Special Constable Herbert Gripper made this comment in his logbook following his night patrol on New London Road on Tuesday 27th June 1916.
Mr. Miller Christy, of Chignal St James, was invited to the Royal Meteorological Society in London on the 22nd June, where he delivered a talk about repeatedly hearing gunfire from Flanders since early in the war. He pointed out that his house was at an elevation of 155ft, and that there was no higher ground between his house and the front line in Flanders, some 125 miles to the south east. He was able to describe the sound of British warships shelling German positions on the Belgian coast, as well as artillery fire ranging from four or five shots per minute to more than one hundred. He also confirmed Gripper's observation, that the gunfire was more of a "dull and distant thud which was felt rather than heard".

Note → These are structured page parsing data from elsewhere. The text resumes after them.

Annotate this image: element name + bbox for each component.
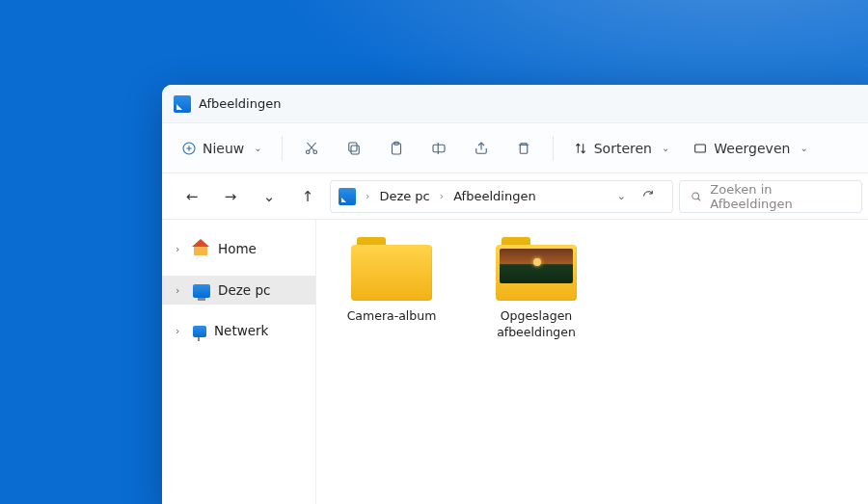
up-button[interactable]: ↑ [291,180,324,213]
svg-rect-11 [433,145,445,152]
copy-icon [345,140,363,157]
rename-button[interactable] [420,129,458,168]
navigation-pane: › Home › Deze pc › Netwerk [162,220,316,504]
svg-rect-7 [351,146,359,154]
clipboard-icon [388,140,405,157]
sort-button-label: Sorteren [594,141,652,156]
chevron-down-icon: ⌄ [800,143,807,153]
file-explorer-window: Afbeeldingen Nieuw ⌄ Sorteren [162,85,868,504]
sidebar-item-label: Deze pc [218,282,270,298]
home-icon [193,240,210,257]
scissors-icon [303,140,320,157]
address-bar[interactable]: › Deze pc › Afbeeldingen ⌄ [330,180,673,213]
folder-label: Camera-album [347,308,437,325]
view-icon [692,141,708,156]
rename-icon [430,140,448,157]
cut-button[interactable] [292,129,331,168]
chevron-right-icon: › [366,190,369,202]
explorer-body: › Home › Deze pc › Netwerk Camera-album [162,220,868,504]
svg-point-15 [692,193,699,199]
sidebar-item-network[interactable]: › Netwerk [162,316,315,345]
forward-button[interactable]: → [214,180,247,213]
share-button[interactable] [462,129,501,168]
new-button-label: Nieuw [203,141,244,156]
svg-point-4 [313,149,317,153]
folder-thumbnail [500,249,573,283]
sidebar-item-label: Netwerk [214,323,268,338]
chevron-right-icon: › [176,243,185,255]
svg-line-16 [698,198,701,200]
sidebar-item-this-pc[interactable]: › Deze pc [162,276,315,305]
new-button[interactable]: Nieuw ⌄ [172,135,272,162]
search-placeholder: Zoeken in Afbeeldingen [710,182,852,211]
sidebar-item-label: Home [218,241,257,256]
titlebar[interactable]: Afbeeldingen [162,85,868,123]
refresh-icon [641,189,656,203]
view-button[interactable]: Weergeven ⌄ [683,135,817,162]
pictures-library-icon [339,188,356,205]
plus-circle-icon [181,141,197,156]
separator [553,136,554,161]
navigation-bar: ← → ⌄ ↑ › Deze pc › Afbeeldingen ⌄ Zoeke… [162,173,868,220]
recent-locations-button[interactable]: ⌄ [253,180,285,213]
sidebar-item-home[interactable]: › Home [162,233,315,264]
back-button[interactable]: ← [176,180,208,213]
pictures-library-icon [174,95,191,113]
network-icon [193,326,206,337]
folder-icon [496,237,577,301]
paste-button[interactable] [377,129,416,168]
trash-icon [515,140,532,157]
svg-point-3 [306,149,310,153]
chevron-down-icon: ⌄ [254,143,261,153]
delete-button[interactable] [504,129,543,168]
separator [282,136,283,161]
sort-icon [573,141,588,156]
search-box[interactable]: Zoeken in Afbeeldingen [679,180,862,213]
sort-button[interactable]: Sorteren ⌄ [563,135,680,162]
svg-rect-13 [520,145,528,153]
monitor-icon [193,284,210,298]
refresh-button[interactable] [632,180,665,213]
command-bar: Nieuw ⌄ Sorteren ⌄ Weergeven [162,123,868,173]
search-icon [690,190,702,203]
svg-rect-8 [348,143,356,151]
share-icon [473,140,490,157]
folder-content[interactable]: Camera-album Opgeslagen afbeeldingen [316,220,868,504]
folder-label: Opgeslagen afbeeldingen [480,308,592,341]
window-title: Afbeeldingen [199,96,281,111]
breadcrumb-root[interactable]: Deze pc [379,189,429,203]
chevron-right-icon: › [176,325,185,337]
copy-button[interactable] [335,129,373,168]
address-dropdown-icon[interactable]: ⌄ [617,190,626,202]
chevron-right-icon: › [440,190,444,202]
chevron-right-icon: › [176,284,185,297]
folder-item[interactable]: Opgeslagen afbeeldingen [480,237,592,341]
folder-item[interactable]: Camera-album [336,237,448,325]
chevron-down-icon: ⌄ [662,143,669,153]
breadcrumb-current[interactable]: Afbeeldingen [453,189,535,203]
svg-rect-14 [695,145,706,152]
view-button-label: Weergeven [714,141,790,156]
folder-icon [351,237,432,301]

Christy had kept a diary of the nights on which gunfire could be heard. In May the previous year he had heard a large calibre German gun shelling Dunkirk. Bombardments were heard in July and August, and on October 6th 1915 "a loud explosion greatly excited the pheasants in the woods". Further gunfire was recorded in November, and in January and February 1916.
Gripper and Christy were not alone in hearing the guns. Reports had come in from the Temple, in London, and from Cricklewood, Hampstead, Lewisham, Wimbledon, Loughton, Eastbourne and Broadstairs, and from people such as Lloyd George and Sir Arthur Conan Doyle.

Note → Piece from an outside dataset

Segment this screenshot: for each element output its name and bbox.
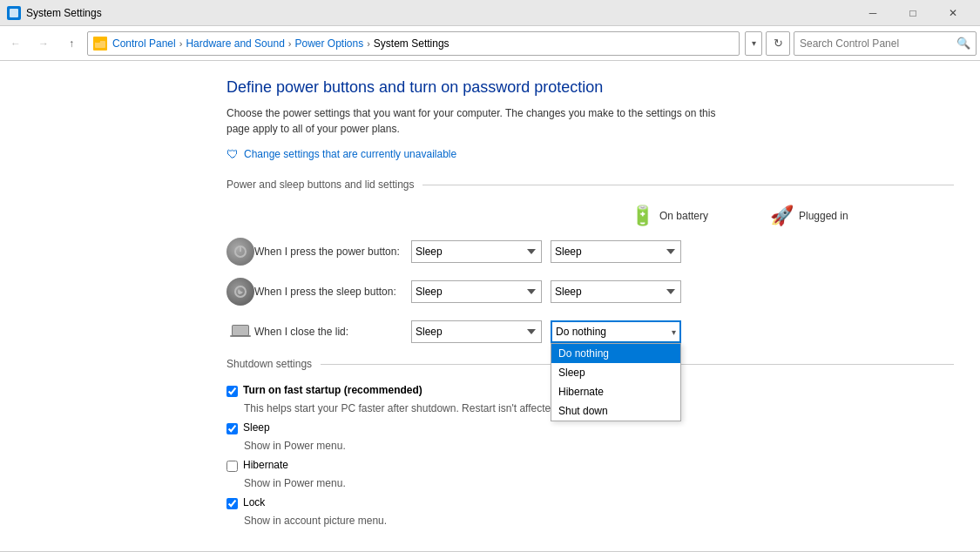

Mr William Marriott, the assistant clerk to the RMetS, provided the meteorological explanation that sound travelled better in cloud, rather than in a clear sky.
This story was picked up by the press and was widely reported around the country, and even as far afield as New Zealand. But the newspapers got it wrong: they simply assumed that Christy was making an immediate report to the RMetS, and most of them provided a one sentence news item that "Gunfire was heard in Chelmsford on the 20th June", with some suggesting that it was the guns in Ypres, Dixmude or Arras. But there was no gunfire heard in the town that night, because the Ypres sector was quiet, as the Army shifted its attention further south.
The Battle of the Somme began on the 1st July 1916 and was preceded by one of the heaviest artillery bombardments of the war up to that time. The Somme barrage started on the 24th June, and for five days British guns pounded the German barbed wire, trenches and communications, along a 25 km front. There is no doubt that this is what Gripper heard - and felt - later that week.